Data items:
........
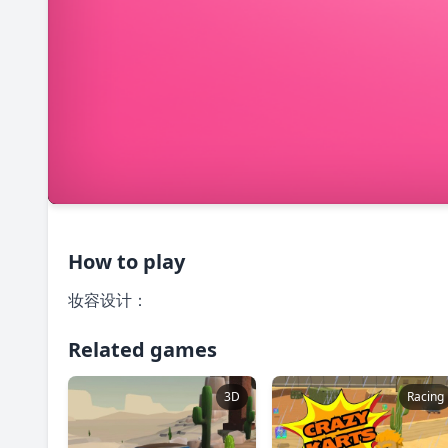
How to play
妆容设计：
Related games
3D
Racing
........
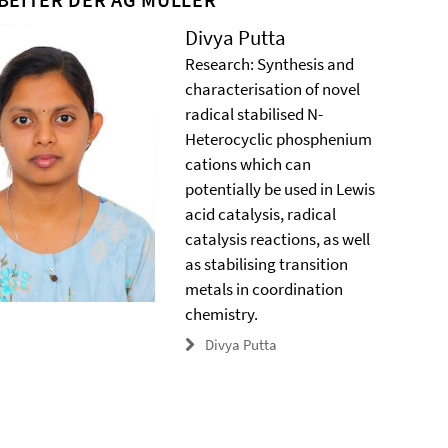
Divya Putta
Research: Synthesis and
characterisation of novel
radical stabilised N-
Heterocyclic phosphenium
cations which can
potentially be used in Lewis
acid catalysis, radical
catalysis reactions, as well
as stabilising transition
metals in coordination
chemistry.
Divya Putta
........
→ What is required: Would you show every line in the data above that contains the string "radical"?

→ Solution to this task:
radical stabilised N-
acid catalysis, radical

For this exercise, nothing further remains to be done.